# HW3: Profiling and Hyperparameter tuning

You will gain experience with two practical tools in this assignment.

* You will use the [TensorFlow Profiler](https://www.tensorflow.org/guide/profiler) to analyze an input pipeline for a slow running program, then add a few lines of code to improve performance. The profiler is built-in to [TensorBoard](https://www.tensorflow.org/tensorboard), a popular visualization tool (parts of this work with both TensorFlow and PyTorch).

* You will use [Keras Tuner](https://www.tensorflow.org/tutorials/keras/keras_tuner) to tune the hyperparameters for a text classifier. Keras Tuner is an open-source hyperparamter tuning package that works with TensorFlow, scikit-learn, and other frameworks.

Of course, you are welcome to use code from the website and book for this assignment.
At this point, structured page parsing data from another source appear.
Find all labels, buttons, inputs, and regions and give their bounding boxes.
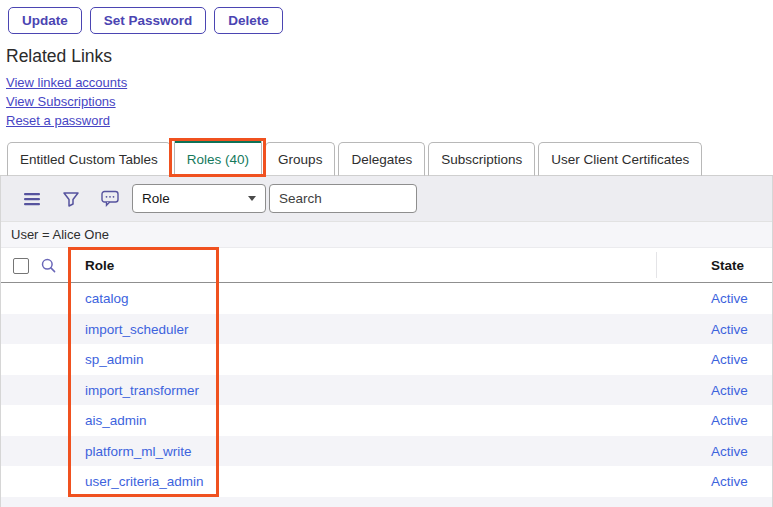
table-row: sp_admin Active xyxy=(1,344,772,375)
table-row: ais_admin Active xyxy=(1,405,772,436)
related-links-section: Related Links View linked accounts View … xyxy=(6,46,127,132)
tab-user-client-certificates[interactable]: User Client Certificates xyxy=(538,142,702,176)
tab-entitled-custom-tables[interactable]: Entitled Custom Tables xyxy=(7,142,171,176)
state-link[interactable]: Active xyxy=(711,413,748,428)
table-row: user_criteria_admin Active xyxy=(1,466,772,497)
related-lists-tabbar: Entitled Custom Tables Roles (40) Groups… xyxy=(0,139,773,176)
list-header-row: Role State xyxy=(1,248,772,283)
column-header-state[interactable]: State xyxy=(711,258,744,273)
state-link[interactable]: Active xyxy=(711,352,748,367)
tab-delegates[interactable]: Delegates xyxy=(338,142,425,176)
form-action-buttons: Update Set Password Delete xyxy=(8,7,283,34)
tab-groups[interactable]: Groups xyxy=(265,142,335,176)
list-menu-icon[interactable] xyxy=(23,190,41,208)
table-row: catalog Active xyxy=(1,283,772,314)
role-link[interactable]: catalog xyxy=(85,291,129,306)
delete-button[interactable]: Delete xyxy=(214,7,283,34)
state-link[interactable]: Active xyxy=(711,474,748,489)
table-row: platform_ml_write Active xyxy=(1,436,772,467)
tab-roles-label: Roles (40) xyxy=(187,152,249,167)
role-link[interactable]: import_scheduler xyxy=(85,321,189,336)
roles-list-panel: Role User = Alice One Role State cata xyxy=(0,176,773,507)
search-input[interactable] xyxy=(269,184,417,213)
user-record-page: Update Set Password Delete Related Links… xyxy=(0,0,773,507)
list-toolbar: Role xyxy=(1,176,772,222)
state-link[interactable]: Active xyxy=(711,321,748,336)
select-all-checkbox[interactable] xyxy=(13,258,29,274)
table-row: import_transformer Active xyxy=(1,375,772,406)
reset-a-password-link[interactable]: Reset a password xyxy=(6,113,110,128)
update-button[interactable]: Update xyxy=(8,7,82,34)
filter-icon[interactable] xyxy=(62,190,80,208)
column-divider xyxy=(656,252,657,278)
role-link[interactable]: platform_ml_write xyxy=(85,443,192,458)
table-row: import_scheduler Active xyxy=(1,314,772,345)
state-link[interactable]: Active xyxy=(711,291,748,306)
state-link[interactable]: Active xyxy=(711,443,748,458)
role-link[interactable]: ais_admin xyxy=(85,413,147,428)
column-header-role[interactable]: Role xyxy=(85,258,114,273)
column-search-icon[interactable] xyxy=(41,258,56,273)
role-link[interactable]: import_transformer xyxy=(85,382,199,397)
filter-breadcrumb[interactable]: User = Alice One xyxy=(11,227,109,242)
search-column-select[interactable]: Role xyxy=(132,184,266,213)
role-link[interactable]: sp_admin xyxy=(85,352,144,367)
view-linked-accounts-link[interactable]: View linked accounts xyxy=(6,75,127,90)
state-link[interactable]: Active xyxy=(711,382,748,397)
related-links-title: Related Links xyxy=(6,46,127,67)
comments-icon[interactable] xyxy=(101,190,119,208)
next-row-partial xyxy=(1,497,772,507)
set-password-button[interactable]: Set Password xyxy=(90,7,207,34)
tab-subscriptions[interactable]: Subscriptions xyxy=(428,142,535,176)
role-link[interactable]: user_criteria_admin xyxy=(85,474,204,489)
tab-roles[interactable]: Roles (40) xyxy=(174,138,262,176)
view-subscriptions-link[interactable]: View Subscriptions xyxy=(6,94,116,109)
search-column-value: Role xyxy=(142,191,170,206)
chevron-down-icon xyxy=(248,196,256,201)
filter-breadcrumb-row: User = Alice One xyxy=(1,222,772,248)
Please cite your sources (when in doubt, it never hurts to include a note re: the resources you used).

## Submission instructions

To submit this assignment, please upload a zip file to CourseWorks. Your zip file should include:
* This notebook (saved, with output)
* Screenshots of the TF Profiler as described below.
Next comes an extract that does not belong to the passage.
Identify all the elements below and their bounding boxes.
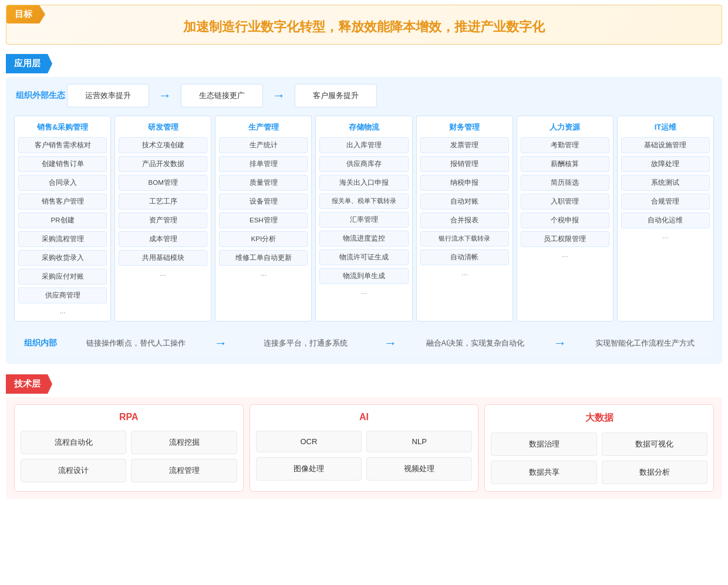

# Part 1: Profile a slow text classifier using the TensorFlow Profiler

The most common peformance bottleneck in a DL program is the input pipeline. In a nutshell, modern GPUs are so fast they often sit idle while waiting for data to be loaded off disk, and/or preprocessed by the CPU (informally, this is called "GPU starvation").

In this part of the assignment, you will improve the runtime performance of a text classifier (implemented below). The author of the text classifier has forgotten to optimize the input pipeline, causing it to run +/- **5x slower**, depending on your GPU.
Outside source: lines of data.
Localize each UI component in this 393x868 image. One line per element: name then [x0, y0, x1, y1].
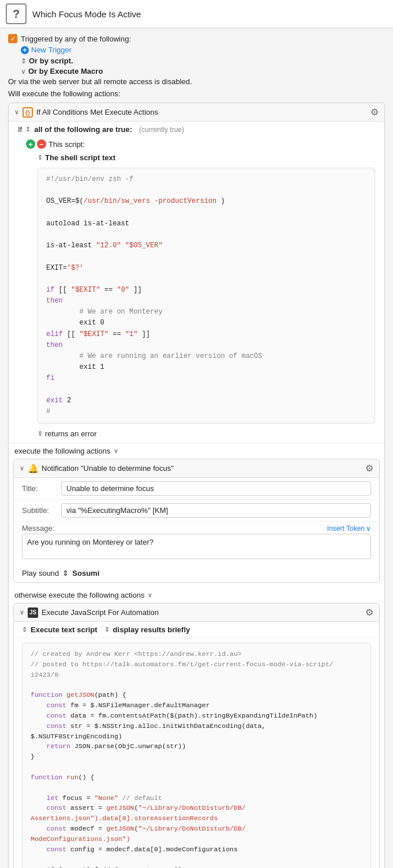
shell-script-header: ⇕ The shell script text — [9, 151, 384, 164]
notif-header-label: Notification "Unable to determine focus" — [42, 464, 174, 473]
js-block: ∨ JS Execute JavaScript For Automation ⚙… — [13, 603, 380, 868]
js-code-17: Assertions.json").data[0].storeAssertion… — [31, 813, 362, 824]
code-line-12: then — [46, 296, 366, 307]
notif-title-input[interactable] — [61, 481, 371, 496]
js-code-16: const assert = getJSON("~/Library/DoNotD… — [31, 803, 362, 813]
js-display-label: display results briefly — [113, 625, 190, 634]
code-line-5: autoload is-at-least — [46, 218, 366, 229]
js-options-arrow: ⇕ — [22, 626, 27, 633]
js-chevron-icon[interactable]: ∨ — [20, 609, 24, 616]
notif-subtitle-input[interactable] — [61, 503, 371, 518]
js-code-15: let focus = "None" // default — [31, 793, 362, 803]
header-title: Which Focus Mode Is Active — [32, 9, 141, 19]
if-block-chevron[interactable]: ∨ — [14, 108, 19, 116]
trigger-line: ✓ Triggered by any of the following: — [8, 34, 385, 43]
js-options-arrow2: ⇕ — [104, 626, 110, 633]
new-trigger-label: New Trigger — [31, 46, 72, 54]
or-by-script-line: ⇕ Or by script. — [21, 56, 385, 65]
script-label: This script: — [48, 140, 85, 149]
notif-header-left: ∨ 🔔 Notification "Unable to determine fo… — [20, 463, 174, 474]
js-gear-button[interactable]: ⚙ — [365, 607, 373, 618]
or-by-execute-macro-label: Or by Execute Macro — [28, 67, 103, 76]
shell-chevron-icon[interactable]: ⇕ — [38, 154, 43, 161]
notif-title-label: Title: — [22, 484, 57, 493]
js-code-13: function run() { — [31, 772, 362, 783]
returns-chevron-icon[interactable]: ⇕ — [38, 430, 43, 437]
notif-play-sound-label: Play sound — [22, 569, 59, 578]
triggered-label: Triggered by any of the following: — [21, 35, 131, 43]
execute-following-label: execute the following actions — [14, 447, 110, 455]
insert-token-label: Insert Token — [327, 524, 365, 533]
shell-code-block: #!/usr/bin/env zsh -f OS_VER=$(/usr/bin/… — [38, 168, 375, 424]
code-line-9: EXIT='$?' — [46, 263, 366, 274]
js-code-18: const modecf = getJSON("~/Library/DoNotD… — [31, 824, 362, 834]
notif-message-row: Message: Insert Token ∨ — [14, 522, 379, 534]
code-line-16: then — [46, 340, 366, 351]
notif-gear-button[interactable]: ⚙ — [365, 463, 373, 474]
if-block-header: ∨ {} If All Conditions Met Execute Actio… — [9, 103, 384, 122]
code-line-6 — [46, 229, 366, 240]
notif-message-textarea[interactable]: Are you running on Monterey or later? — [22, 534, 371, 559]
js-code-8: const str = $.NSString.alloc.initWithDat… — [31, 721, 362, 731]
code-line-17: # We are running an earlier version of m… — [46, 351, 366, 362]
trigger-checkbox: ✓ — [8, 34, 17, 43]
insert-token-button[interactable]: Insert Token ∨ — [327, 524, 371, 533]
add-remove-buttons: + − — [26, 139, 46, 149]
plus-icon: + — [21, 46, 29, 54]
notif-sound-name[interactable]: Sosumi — [72, 569, 99, 578]
header: ? Which Focus Mode Is Active — [0, 0, 393, 28]
notif-sound-arrow: ⇕ — [62, 569, 69, 578]
js-code-21 — [31, 854, 362, 865]
arrow-up-down-icon-2: ⇕ — [25, 126, 31, 133]
notif-chevron-icon[interactable]: ∨ — [20, 465, 24, 472]
js-options-row: ⇕ Execute text script ⇕ display results … — [14, 622, 379, 638]
otherwise-label: otherwise execute the following actions — [14, 591, 144, 599]
if-keyword: If — [18, 125, 22, 134]
code-line-15: elif [[ "$EXIT" == "1" ]] — [46, 329, 366, 340]
if-block-header-left: ∨ {} If All Conditions Met Execute Actio… — [14, 107, 158, 118]
js-code-10: return JSON.parse(ObjC.unwrap(str)) — [31, 741, 362, 752]
or-by-script-label: Or by script. — [29, 56, 73, 65]
js-code-12 — [31, 762, 362, 772]
notif-title-row: Title: — [14, 478, 379, 500]
notif-subtitle-label: Subtitle: — [22, 506, 57, 515]
js-header-left: ∨ JS Execute JavaScript For Automation — [20, 607, 159, 618]
script-row: + − This script: — [9, 137, 384, 151]
bell-icon: 🔔 — [28, 463, 38, 474]
js-header-label: Execute JavaScript For Automation — [42, 608, 159, 617]
js-code-20: const config = modecf.data[0].modeConfig… — [31, 844, 362, 855]
or-by-execute-macro-line: ∨ Or by Execute Macro — [21, 67, 385, 76]
code-line-14: exit 0 — [46, 318, 366, 329]
via-web-server-label: Or via the web server but all remote acc… — [8, 77, 385, 86]
insert-token-chevron: ∨ — [366, 524, 371, 533]
otherwise-chevron-icon[interactable]: ∨ — [148, 591, 152, 599]
notif-message-label: Message: — [22, 524, 54, 533]
remove-condition-button[interactable]: − — [37, 139, 46, 149]
code-line-10 — [46, 274, 366, 285]
if-condition-row: If ⇕ all of the following are true: (cur… — [9, 122, 384, 137]
execute-chevron-icon[interactable]: ∨ — [114, 447, 118, 455]
header-icon: ? — [6, 3, 27, 24]
if-block-gear-button[interactable]: ⚙ — [370, 107, 379, 118]
code-line-13: # We are on Monterey — [46, 307, 366, 318]
notif-header: ∨ 🔔 Notification "Unable to determine fo… — [14, 459, 379, 478]
js-code-7: const data = fm.contentsAtPath($(path).s… — [31, 711, 362, 721]
js-code-3: 12423/8 — [31, 670, 362, 680]
curly-brace-icon: {} — [23, 107, 33, 118]
js-header: ∨ JS Execute JavaScript For Automation ⚙ — [14, 603, 379, 622]
add-condition-button[interactable]: + — [26, 139, 35, 149]
will-execute-label: Will execute the following actions: — [8, 89, 385, 98]
js-code-block: // created by Andrew Kerr <https://andre… — [22, 643, 371, 868]
condition-label: all of the following are true: — [34, 125, 132, 134]
js-code-19: ModeConfigurations.json") — [31, 834, 362, 844]
if-all-conditions-block: ∨ {} If All Conditions Met Execute Actio… — [8, 103, 385, 868]
execute-following-line: execute the following actions ∨ — [9, 443, 384, 459]
code-line-4 — [46, 207, 366, 218]
js-code-4 — [31, 680, 362, 690]
js-code-9: $.NSUTF8StringEncoding) — [31, 731, 362, 742]
arrow-up-down-icon: ⇕ — [21, 57, 27, 65]
code-line-3: OS_VER=$(/usr/bin/sw_vers -productVersio… — [46, 196, 366, 207]
js-code-14 — [31, 783, 362, 793]
code-line-2 — [46, 185, 366, 196]
new-trigger-button[interactable]: + New Trigger — [21, 46, 72, 54]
You will practice using the [TensorFlow Profiler](https://www.tensorflow.org/guide/profiler) to identify a performance problem, and [tf.data](https://www.tensorflow.org/guide/data_performance) to fix it. 

**Reading**

You can learn about the [TF Profiler](https://www.tensorflow.org/guide/profiler) and [tf.data](https://www.tensorflow.org/guide/data_performance) with these links. Also see the [example code](https://www.tensorflow.org/tensorboard/tensorboard_profiling_keras) for the profiler.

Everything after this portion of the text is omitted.